# [Task goal]
Copy whichever lines of the data hold the word "bufala".

# [Material supplied]
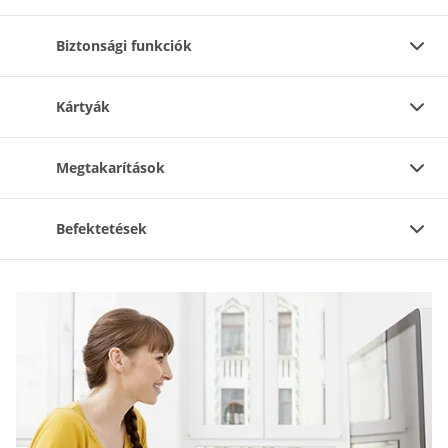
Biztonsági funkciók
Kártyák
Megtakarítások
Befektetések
==
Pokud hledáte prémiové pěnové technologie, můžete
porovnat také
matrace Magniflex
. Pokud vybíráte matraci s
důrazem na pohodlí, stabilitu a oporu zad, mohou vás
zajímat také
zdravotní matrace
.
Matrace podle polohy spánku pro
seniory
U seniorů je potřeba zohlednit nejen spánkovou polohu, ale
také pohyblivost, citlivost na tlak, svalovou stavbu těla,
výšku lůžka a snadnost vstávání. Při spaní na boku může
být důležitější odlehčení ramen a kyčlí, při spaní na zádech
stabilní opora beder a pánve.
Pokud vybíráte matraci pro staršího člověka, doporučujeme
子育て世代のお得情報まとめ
---
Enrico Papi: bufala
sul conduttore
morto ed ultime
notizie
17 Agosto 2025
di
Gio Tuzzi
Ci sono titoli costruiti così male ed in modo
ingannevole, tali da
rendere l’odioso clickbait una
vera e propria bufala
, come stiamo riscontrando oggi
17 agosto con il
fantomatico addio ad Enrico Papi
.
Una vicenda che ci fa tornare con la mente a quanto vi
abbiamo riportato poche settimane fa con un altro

# [Reply]
Enrico Papi: bufala
vera e propria bufala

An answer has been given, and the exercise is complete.